- [How to complete this task]
State the number of lines in the following data that include the word "Glow", with no other text.

(Page-level text extractions)
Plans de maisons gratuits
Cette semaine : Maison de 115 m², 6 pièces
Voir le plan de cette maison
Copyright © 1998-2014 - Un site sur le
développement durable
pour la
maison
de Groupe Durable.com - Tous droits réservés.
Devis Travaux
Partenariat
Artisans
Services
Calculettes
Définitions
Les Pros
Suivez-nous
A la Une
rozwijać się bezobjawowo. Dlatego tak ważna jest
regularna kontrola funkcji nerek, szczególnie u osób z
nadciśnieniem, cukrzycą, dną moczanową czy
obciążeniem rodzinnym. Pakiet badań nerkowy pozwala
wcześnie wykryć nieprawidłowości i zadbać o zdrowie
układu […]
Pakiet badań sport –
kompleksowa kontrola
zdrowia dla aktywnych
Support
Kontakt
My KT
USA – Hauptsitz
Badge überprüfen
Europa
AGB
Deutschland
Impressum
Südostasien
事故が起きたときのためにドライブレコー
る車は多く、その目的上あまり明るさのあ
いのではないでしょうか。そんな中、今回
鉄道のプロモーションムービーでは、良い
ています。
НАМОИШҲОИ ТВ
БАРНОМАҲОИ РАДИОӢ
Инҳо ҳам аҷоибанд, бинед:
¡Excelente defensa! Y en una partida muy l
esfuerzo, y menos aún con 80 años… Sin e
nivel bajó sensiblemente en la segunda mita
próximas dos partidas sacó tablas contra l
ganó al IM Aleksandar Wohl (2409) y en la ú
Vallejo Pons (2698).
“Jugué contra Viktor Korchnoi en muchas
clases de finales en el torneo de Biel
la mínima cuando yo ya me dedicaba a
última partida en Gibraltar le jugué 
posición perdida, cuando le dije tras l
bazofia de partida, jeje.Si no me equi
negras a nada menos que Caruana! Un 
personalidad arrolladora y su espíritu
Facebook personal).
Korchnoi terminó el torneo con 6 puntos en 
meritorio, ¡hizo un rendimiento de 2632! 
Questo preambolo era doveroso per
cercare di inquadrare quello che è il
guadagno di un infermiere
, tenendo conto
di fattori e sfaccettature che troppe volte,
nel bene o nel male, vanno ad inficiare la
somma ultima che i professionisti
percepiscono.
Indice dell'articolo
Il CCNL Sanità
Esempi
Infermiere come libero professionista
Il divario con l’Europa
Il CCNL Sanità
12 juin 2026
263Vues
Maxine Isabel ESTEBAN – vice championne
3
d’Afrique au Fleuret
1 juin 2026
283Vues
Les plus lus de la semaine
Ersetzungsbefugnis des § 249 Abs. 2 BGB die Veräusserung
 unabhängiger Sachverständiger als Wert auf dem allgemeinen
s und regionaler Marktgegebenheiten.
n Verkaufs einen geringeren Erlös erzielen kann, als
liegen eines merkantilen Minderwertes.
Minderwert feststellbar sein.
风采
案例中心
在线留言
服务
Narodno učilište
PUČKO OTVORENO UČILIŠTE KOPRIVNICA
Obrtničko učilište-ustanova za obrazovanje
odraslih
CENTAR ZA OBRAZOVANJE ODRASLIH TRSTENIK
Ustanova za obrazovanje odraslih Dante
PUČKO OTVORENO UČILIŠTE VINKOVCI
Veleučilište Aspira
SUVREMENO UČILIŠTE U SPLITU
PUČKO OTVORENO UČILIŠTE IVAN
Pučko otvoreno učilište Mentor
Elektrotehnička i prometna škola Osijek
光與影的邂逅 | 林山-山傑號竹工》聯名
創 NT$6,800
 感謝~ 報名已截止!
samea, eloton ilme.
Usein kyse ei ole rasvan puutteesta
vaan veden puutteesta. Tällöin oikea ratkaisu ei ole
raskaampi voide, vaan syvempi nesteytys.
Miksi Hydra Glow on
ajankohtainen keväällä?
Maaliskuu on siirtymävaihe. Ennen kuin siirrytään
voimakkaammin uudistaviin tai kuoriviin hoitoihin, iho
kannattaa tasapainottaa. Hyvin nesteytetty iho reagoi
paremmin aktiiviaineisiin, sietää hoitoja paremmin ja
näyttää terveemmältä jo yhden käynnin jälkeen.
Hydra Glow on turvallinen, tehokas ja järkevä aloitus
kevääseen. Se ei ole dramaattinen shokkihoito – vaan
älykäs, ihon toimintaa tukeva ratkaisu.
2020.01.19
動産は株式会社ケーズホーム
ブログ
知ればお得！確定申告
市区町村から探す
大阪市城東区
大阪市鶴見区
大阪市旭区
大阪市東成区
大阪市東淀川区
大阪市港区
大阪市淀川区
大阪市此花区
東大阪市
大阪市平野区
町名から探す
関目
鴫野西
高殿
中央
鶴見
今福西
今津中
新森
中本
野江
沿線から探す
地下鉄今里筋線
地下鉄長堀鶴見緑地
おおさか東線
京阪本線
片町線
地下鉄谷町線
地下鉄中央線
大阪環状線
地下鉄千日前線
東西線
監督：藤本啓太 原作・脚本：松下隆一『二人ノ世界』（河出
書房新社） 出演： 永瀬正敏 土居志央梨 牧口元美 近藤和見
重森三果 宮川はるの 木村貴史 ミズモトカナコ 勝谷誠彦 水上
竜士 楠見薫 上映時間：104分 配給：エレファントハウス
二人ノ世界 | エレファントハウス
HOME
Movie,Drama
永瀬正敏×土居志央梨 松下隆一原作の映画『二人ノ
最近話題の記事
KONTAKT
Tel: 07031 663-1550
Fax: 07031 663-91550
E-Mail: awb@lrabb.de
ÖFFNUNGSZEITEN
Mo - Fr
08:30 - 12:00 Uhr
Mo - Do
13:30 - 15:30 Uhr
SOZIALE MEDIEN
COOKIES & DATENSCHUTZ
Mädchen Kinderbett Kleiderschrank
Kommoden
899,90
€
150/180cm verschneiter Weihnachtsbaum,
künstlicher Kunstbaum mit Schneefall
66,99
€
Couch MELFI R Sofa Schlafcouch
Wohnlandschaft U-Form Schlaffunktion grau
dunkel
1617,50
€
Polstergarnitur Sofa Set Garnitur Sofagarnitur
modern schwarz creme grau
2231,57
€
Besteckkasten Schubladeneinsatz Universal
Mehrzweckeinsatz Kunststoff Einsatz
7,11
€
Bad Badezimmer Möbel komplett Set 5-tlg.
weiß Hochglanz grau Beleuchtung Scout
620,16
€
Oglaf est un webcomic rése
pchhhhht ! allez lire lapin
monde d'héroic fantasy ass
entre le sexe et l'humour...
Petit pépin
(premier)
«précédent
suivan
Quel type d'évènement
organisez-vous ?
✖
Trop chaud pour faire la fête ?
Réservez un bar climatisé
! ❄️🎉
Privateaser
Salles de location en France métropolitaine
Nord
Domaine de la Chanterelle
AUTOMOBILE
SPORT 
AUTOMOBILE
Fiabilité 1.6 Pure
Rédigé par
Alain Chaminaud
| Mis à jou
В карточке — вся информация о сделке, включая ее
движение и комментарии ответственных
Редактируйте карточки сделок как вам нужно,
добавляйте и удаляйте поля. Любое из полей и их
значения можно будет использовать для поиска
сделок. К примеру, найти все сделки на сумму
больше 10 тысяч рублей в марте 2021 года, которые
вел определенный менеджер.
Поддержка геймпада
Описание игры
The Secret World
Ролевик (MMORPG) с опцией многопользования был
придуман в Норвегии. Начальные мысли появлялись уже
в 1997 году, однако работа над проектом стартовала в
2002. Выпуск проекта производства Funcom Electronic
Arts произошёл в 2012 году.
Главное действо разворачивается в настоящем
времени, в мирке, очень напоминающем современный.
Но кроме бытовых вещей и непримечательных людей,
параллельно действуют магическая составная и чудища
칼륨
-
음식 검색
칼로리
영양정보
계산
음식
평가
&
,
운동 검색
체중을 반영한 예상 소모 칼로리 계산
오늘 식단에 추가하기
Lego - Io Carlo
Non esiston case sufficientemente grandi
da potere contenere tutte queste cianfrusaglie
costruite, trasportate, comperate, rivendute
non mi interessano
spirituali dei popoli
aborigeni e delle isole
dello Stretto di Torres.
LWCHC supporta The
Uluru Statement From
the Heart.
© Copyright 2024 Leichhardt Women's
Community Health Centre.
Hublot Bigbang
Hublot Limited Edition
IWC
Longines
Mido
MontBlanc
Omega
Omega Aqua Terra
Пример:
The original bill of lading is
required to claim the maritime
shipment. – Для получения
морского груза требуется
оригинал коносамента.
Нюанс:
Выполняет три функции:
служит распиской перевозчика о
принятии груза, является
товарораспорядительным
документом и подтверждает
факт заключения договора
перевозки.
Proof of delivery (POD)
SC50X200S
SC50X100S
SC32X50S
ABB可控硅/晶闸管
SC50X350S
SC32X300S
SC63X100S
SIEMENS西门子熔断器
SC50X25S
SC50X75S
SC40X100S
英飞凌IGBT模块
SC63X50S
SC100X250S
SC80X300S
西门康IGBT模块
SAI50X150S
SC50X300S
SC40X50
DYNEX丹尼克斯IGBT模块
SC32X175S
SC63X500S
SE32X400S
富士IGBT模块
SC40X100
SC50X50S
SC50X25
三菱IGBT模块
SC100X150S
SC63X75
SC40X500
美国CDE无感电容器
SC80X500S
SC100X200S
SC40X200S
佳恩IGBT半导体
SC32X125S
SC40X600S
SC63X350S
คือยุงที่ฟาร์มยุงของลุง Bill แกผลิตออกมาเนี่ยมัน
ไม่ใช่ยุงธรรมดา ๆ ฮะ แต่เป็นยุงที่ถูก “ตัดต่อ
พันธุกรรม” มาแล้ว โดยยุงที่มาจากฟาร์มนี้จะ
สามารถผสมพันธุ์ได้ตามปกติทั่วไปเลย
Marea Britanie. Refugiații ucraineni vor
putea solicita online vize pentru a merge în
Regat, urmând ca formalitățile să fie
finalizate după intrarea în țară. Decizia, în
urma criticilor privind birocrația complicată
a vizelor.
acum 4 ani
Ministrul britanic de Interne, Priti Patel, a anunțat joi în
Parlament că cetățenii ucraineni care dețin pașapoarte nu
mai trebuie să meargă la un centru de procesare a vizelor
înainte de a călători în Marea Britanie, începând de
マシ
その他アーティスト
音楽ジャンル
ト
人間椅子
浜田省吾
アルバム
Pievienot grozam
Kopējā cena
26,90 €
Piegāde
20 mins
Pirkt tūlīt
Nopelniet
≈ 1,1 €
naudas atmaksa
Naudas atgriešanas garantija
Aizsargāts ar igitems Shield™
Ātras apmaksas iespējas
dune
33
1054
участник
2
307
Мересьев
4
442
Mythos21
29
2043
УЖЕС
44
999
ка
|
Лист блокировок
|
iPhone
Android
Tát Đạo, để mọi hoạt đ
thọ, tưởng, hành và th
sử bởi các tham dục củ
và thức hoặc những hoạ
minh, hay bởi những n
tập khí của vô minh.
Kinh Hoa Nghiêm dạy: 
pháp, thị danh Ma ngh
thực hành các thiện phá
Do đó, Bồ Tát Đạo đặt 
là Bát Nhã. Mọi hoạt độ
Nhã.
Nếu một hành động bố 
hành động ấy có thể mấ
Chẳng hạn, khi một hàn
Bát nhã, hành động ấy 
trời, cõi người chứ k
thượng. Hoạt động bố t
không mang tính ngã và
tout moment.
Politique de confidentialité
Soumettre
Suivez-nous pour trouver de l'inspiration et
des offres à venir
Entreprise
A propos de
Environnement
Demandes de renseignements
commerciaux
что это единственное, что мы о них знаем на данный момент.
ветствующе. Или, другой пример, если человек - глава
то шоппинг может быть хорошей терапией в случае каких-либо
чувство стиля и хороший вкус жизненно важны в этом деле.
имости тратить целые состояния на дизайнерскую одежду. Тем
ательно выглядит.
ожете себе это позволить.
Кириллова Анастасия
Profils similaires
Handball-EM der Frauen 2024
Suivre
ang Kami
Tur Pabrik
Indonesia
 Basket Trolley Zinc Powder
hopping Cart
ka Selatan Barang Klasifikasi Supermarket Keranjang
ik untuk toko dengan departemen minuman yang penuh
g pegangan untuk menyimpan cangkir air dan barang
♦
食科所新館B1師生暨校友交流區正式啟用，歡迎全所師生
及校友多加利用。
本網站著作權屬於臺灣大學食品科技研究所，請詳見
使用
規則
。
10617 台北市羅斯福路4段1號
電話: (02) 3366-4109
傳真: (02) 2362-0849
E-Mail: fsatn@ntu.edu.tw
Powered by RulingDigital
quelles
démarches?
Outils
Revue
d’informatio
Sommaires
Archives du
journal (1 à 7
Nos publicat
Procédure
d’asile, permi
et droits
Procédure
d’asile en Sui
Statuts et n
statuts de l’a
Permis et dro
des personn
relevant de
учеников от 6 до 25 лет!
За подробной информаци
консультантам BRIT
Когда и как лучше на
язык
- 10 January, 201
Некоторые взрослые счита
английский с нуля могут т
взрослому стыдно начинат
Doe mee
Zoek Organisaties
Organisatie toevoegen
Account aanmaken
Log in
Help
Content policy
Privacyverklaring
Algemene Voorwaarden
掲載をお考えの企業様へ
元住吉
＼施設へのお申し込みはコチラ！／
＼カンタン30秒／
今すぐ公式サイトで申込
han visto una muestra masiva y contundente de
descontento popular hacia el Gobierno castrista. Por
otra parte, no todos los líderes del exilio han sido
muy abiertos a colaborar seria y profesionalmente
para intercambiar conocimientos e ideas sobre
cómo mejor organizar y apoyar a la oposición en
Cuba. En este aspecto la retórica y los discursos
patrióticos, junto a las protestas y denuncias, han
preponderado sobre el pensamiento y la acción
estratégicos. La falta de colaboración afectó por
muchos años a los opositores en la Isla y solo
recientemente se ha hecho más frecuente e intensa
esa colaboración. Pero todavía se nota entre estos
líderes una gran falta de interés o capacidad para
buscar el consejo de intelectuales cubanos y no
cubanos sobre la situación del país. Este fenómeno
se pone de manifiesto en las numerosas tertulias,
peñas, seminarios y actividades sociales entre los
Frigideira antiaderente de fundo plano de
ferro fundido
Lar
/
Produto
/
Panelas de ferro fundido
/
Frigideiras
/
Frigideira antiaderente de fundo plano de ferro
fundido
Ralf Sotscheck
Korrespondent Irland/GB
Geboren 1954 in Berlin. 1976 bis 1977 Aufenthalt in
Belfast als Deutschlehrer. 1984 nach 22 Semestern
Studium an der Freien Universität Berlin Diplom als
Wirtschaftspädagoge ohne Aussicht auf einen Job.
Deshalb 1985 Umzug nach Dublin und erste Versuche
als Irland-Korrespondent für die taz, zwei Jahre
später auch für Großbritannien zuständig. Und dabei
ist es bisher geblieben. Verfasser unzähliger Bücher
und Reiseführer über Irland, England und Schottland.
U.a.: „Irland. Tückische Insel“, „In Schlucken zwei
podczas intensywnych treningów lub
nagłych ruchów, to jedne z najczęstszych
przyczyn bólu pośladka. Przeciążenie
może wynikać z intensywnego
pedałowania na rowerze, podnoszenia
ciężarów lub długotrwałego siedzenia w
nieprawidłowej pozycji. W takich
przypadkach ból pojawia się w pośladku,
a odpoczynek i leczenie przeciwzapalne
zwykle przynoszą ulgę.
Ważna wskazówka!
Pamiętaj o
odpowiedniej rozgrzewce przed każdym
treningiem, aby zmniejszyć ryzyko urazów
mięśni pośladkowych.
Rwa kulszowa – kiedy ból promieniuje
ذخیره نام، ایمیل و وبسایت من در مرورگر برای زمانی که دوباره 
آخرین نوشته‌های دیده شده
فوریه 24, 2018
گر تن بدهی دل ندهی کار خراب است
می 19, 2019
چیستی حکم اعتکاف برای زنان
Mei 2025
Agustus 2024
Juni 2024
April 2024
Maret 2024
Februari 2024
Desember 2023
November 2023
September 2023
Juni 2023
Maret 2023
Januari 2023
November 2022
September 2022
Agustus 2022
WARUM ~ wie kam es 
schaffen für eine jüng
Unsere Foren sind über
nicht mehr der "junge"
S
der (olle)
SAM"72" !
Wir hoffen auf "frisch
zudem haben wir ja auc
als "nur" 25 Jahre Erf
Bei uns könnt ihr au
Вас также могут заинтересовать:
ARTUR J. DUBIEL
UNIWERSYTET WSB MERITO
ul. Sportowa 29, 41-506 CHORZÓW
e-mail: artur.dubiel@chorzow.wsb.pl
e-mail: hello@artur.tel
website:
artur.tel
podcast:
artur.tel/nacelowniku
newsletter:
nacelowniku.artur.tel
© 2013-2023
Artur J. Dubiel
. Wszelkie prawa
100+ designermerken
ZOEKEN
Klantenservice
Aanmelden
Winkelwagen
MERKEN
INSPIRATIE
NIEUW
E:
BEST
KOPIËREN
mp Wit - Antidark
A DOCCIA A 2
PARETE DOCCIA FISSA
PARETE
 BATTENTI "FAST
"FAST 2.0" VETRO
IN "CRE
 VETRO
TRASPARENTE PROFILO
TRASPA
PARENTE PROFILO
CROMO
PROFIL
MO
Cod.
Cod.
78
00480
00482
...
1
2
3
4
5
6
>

- [Result of the exercise]
2